If one compares oil revenues, which have tripled since 2003, and social welfare indicators, it is clear that most improvements have been modest even when using government’s figures (which are widely disputed by NGOs and development agencies). Thus, one wonders whether the Venezuelan model is effective and sustainable as many enthusiasts would have us believe. Interestingly, Chávez himself has acknowledged that the missions were first and foremost political instruments to strengthen his popularity among poor communities at a time of growing popular unrest. By contrast, as socio-economic tools, the missions have largely fallen short of expectations, due to bureaucratic inefficiencies and a top-down approach. They have by all accounts failed to modify the real distribution of power and resources at the local level.

Another important element to consider is that very little (if any) has been done to promote a national agricultural and industrial system capable of satisfying the needs of Venezuelan citizens. In the past few years, abundance of oil (which is subsidised for local consumers) have gone hand in hand with a widespread shortage of staple food (e.g. bread, flour, etc.) and rationing of electricity and water. Although government’s emergency measures have been adopted to enforce a responsible consumption of precarious goods, it is quite complicated to achieve results in a country where citizens have gotten used to cheap energy. Since the government has nationalized most of the energy and other key service-delivery sectors, and froze utility rates at 2002 levels, adequate infrastructure and ability to respond to increased demand by the population have not kept pace. Thus, the past two years have seen six general power outages and progressive worsening in the reliability of water and electricity supply.

So, are Chávez’s policies, such as nationalization of key economic sectors, worth emulating by countries such as South Africa? Perhaps… though it is possible that they will similarly be accompanied by a crippling combination of cronyism, lack of sustainable investment and contradictory priorities.
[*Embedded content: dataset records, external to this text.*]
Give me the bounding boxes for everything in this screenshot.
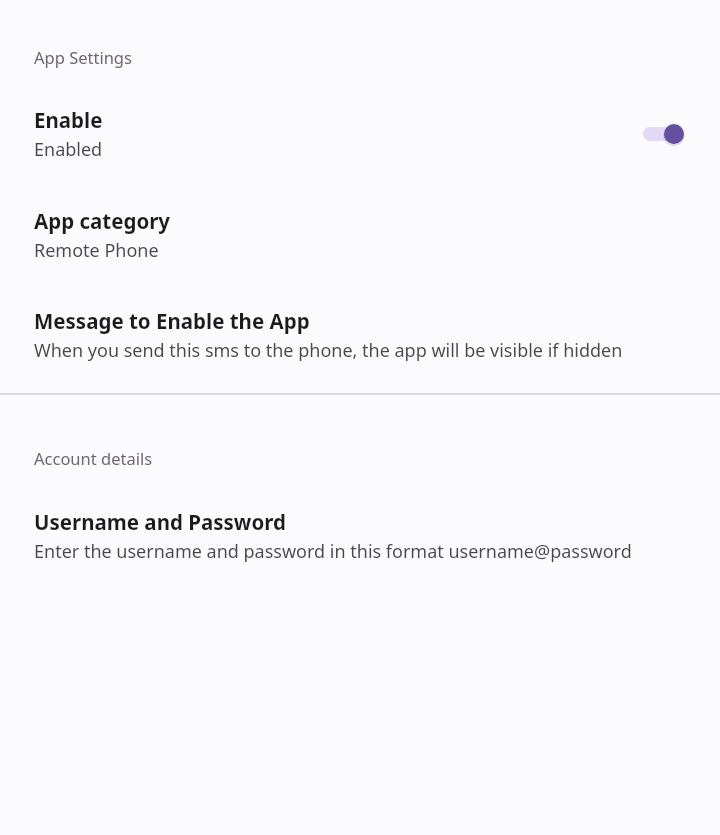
staticText: Message to Enable the App [34, 307, 310, 335]
staticText: Enter the username and password in this … [34, 539, 632, 564]
button[interactable]: Message to Enable the App [0, 307, 720, 363]
staticText: Username and Password [34, 508, 286, 536]
staticText: Enabled [34, 137, 103, 162]
staticText: Enable [34, 106, 103, 134]
button[interactable]: Username and Password [0, 508, 720, 564]
button[interactable]: Enable toggle [643, 114, 701, 154]
staticText: Account details [34, 447, 701, 469]
staticText: App category [34, 207, 171, 235]
staticText: When you send this sms to the phone, the… [34, 338, 623, 363]
button[interactable]: App category [0, 207, 720, 263]
staticText: Remote Phone [34, 238, 159, 263]
staticText: App Settings [34, 46, 701, 68]
button[interactable]: Enable [0, 106, 720, 162]
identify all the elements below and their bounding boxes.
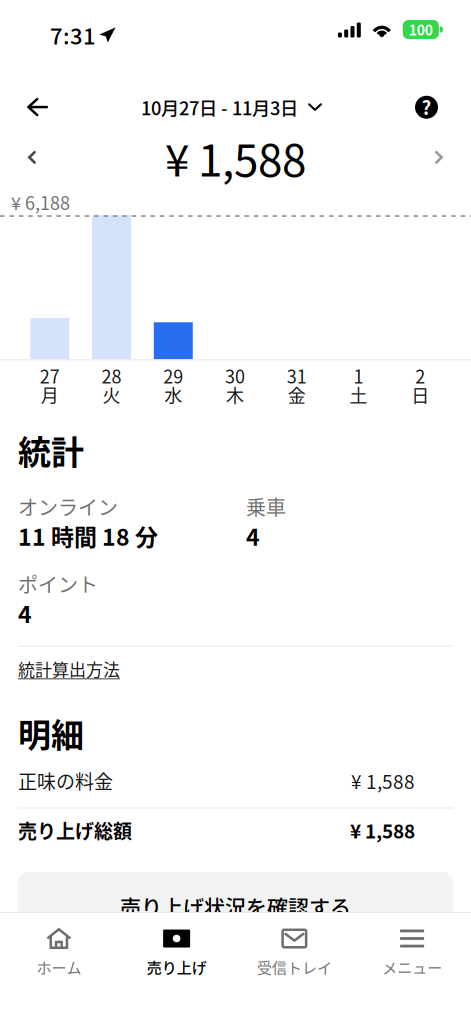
staticText: 木 bbox=[226, 382, 244, 408]
staticText: 売り上げ bbox=[147, 956, 207, 978]
staticText: メニュー bbox=[382, 956, 442, 978]
button[interactable]: ホーム bbox=[0, 913, 118, 992]
staticText: 日 bbox=[411, 382, 429, 408]
staticText: 金 bbox=[288, 382, 306, 408]
staticText: 明細 bbox=[18, 709, 84, 757]
staticText: ¥ 1,588 bbox=[350, 816, 415, 844]
staticText: 1 bbox=[353, 363, 363, 389]
staticText: ポイント bbox=[18, 569, 98, 598]
button[interactable]: メニュー bbox=[353, 913, 471, 992]
staticText: 乗車 bbox=[246, 492, 286, 521]
button[interactable]: 売り上げ bbox=[118, 913, 236, 992]
staticText: ¥ 1,588 bbox=[351, 767, 415, 794]
staticText: 統計 bbox=[18, 426, 84, 474]
button[interactable]: Previous week bbox=[0, 134, 54, 181]
button[interactable]: Help bbox=[399, 85, 471, 124]
staticText: オンライン bbox=[18, 492, 118, 521]
staticText: 11 時間 18 分 bbox=[18, 519, 158, 552]
staticText: 30 bbox=[225, 363, 245, 389]
staticText: 売り上げ総額 bbox=[18, 816, 132, 844]
staticText: 土 bbox=[349, 382, 367, 408]
button[interactable]: 売り上げ状況を確認する bbox=[18, 872, 453, 940]
staticText: 31 bbox=[287, 363, 307, 389]
staticText: 水 bbox=[164, 382, 182, 408]
button[interactable]: 統計算出方法 bbox=[18, 647, 120, 687]
staticText: 2 bbox=[415, 363, 425, 389]
staticText: ? bbox=[422, 93, 432, 120]
staticText: 正味の料金 bbox=[18, 767, 113, 794]
staticText: ホーム bbox=[36, 956, 81, 978]
staticText: 月 bbox=[41, 382, 59, 408]
staticText: ¥ 1,588 bbox=[165, 126, 306, 189]
button[interactable]: Next week bbox=[417, 134, 471, 181]
staticText: 4 bbox=[246, 519, 260, 552]
staticText: 29 bbox=[163, 363, 183, 389]
staticText: 売り上げ状況を確認する bbox=[120, 891, 351, 921]
staticText: 28 bbox=[102, 363, 122, 389]
button[interactable]: 受信トレイ bbox=[236, 913, 353, 992]
staticText: 統計算出方法 bbox=[18, 657, 120, 681]
staticText: 7:31 bbox=[50, 19, 96, 51]
staticText: 受信トレイ bbox=[257, 956, 332, 978]
staticText: 100 bbox=[409, 19, 433, 40]
staticText: ¥ 6,188 bbox=[11, 189, 70, 215]
staticText: 27 bbox=[40, 363, 60, 389]
button[interactable]: Back bbox=[0, 87, 64, 122]
staticText: 10月27日 - 11月3日 bbox=[141, 94, 298, 120]
staticText: 火 bbox=[103, 382, 121, 408]
staticText: 4 bbox=[18, 596, 32, 630]
button[interactable]: 10月27日 - 11月3日 bbox=[141, 83, 322, 126]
After all, while Chávez scolds Venezuelans for taking long showers stating that he doesn’t stink although his showers take only three minutes, he failed to mention that in the past year, as published by his Ministry of Popular Power for the Economy and Finances, he spent US$ 537,000 (over ZAR 4 Million) on clothes and personal hygiene products. With similar contradictions riddling the regime’s economic and social policies, it is fair to say that it does indeed smell of foul play.

Janine Schall-Emden is Director for an International Consultancy firm, Beyond Development (www.be-dev.com), based in Bologna, Italy.